Simply ask the owner of the house for a water test... if they have already had it done you will get a printout of every trace metal and such, and if not request that they pay for one before you move in... i have a well at my house also, and the only time you should really have to worry about Nitrates, nitrites, and ammonia is a large runoff in the spring, full of dead or decaying plant matter and such, but even then it should be untraceable... if you have soft water, you need to find a faucet thats not softened (outside the house typically) or add a valve you you can fill your topoff water BEFORE the softener... Its been some time from taking chemistry, but i think the salt in softeners (removes calcium ions and replaces with sodium) causes massive fluctuation in PH which can be stressful...


----------



## Plowboy (Apr 9, 2008)

I think skunkbud pretty much covered it.

All the water softeners ever used at my parents place only ran once or twice every month, but the water there wasn't very hard at all. So you just had to give the tap water a quick taste before you changed water. If it tasted like salt then you just have to wait a couple hours and then fill, or run a couple loads of laundry or dishes before you refill. This only works if your don't have a softener that's on all the time! If its on all the time you'll never taste the salt because it won't be in high enough concentrations

A faucet plumbed in before the softener would be the safest route tho

Also if the house doesn't have one your probably going to want to put one in. It helps keep the pipes clean, and it makes cleaning a lot easier no matter if its dishes, laundry or your own hair.

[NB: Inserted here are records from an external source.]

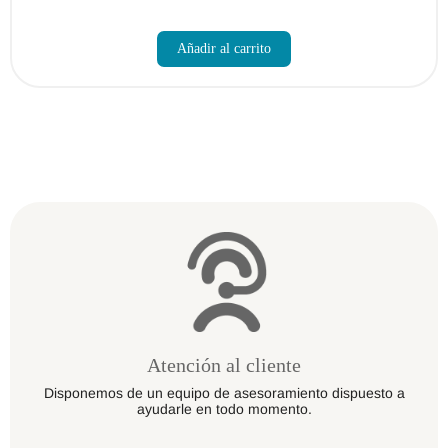
Este
producto
Añadir al carrito
tiene
múltiples
variantes.
Las
opciones
se
pueden
elegir
en
la
página
de
producto
Atención al cliente
Disponemos de un equipo de asesoramiento dispuesto a
ayudarle en todo momento.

Sorry i couldn't help more!


----------



## Guest (Nov 9, 2008)

Yeah... i can't really ask the owners of the house because it's bank owned. I have no clue how wells work, i didn't know the water chemistry could change like that. Thanks for the help, I will make sure my mom get a non softened faucet next to the tank now.


----------



## Canso (Jun 19, 2005)

I'm on well water
the only problem I have is my ph8.2, but the fish are fine with it.
reverse osmosis is also a possibility.


----------



## Guest (Nov 9, 2008)

Canso said:


> I'm on well water
> the only problem I have is my ph8.2, but the fish are fine with it.
> reverse osmosis is also a possibility.


 i would have to buffer my water if i had a R/O system right?


----------



## Canso (Jun 19, 2005)

yes you would need to play with it untill you get the correct results.

maybe a 50/50 mix with tap and RO water with some slight buffer to keep it consistant.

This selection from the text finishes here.